*DATA LISTING:*
══════════

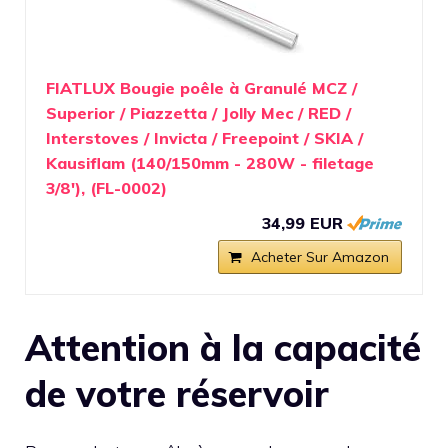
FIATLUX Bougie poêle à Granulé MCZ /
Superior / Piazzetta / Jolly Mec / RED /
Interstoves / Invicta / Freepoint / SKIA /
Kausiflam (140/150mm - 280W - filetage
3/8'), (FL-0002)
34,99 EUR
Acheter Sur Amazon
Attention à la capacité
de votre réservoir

══════════

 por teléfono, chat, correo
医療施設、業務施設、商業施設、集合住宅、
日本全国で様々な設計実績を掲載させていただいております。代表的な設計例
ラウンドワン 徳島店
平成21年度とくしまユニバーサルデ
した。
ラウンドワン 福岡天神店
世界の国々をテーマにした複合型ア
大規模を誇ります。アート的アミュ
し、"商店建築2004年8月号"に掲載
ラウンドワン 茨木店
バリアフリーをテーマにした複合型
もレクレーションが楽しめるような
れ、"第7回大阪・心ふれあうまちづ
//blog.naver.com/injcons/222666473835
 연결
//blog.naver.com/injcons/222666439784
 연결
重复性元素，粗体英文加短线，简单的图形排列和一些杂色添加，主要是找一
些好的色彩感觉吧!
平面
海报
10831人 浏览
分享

══════════

*WORK INSTRUCTIONS:* Wherever the string "blog" appears in the data above, copy the line it sits in.

*FINISHED EXERCISE:*
//blog.naver.com/injcons/222666473835
//blog.naver.com/injcons/222666439784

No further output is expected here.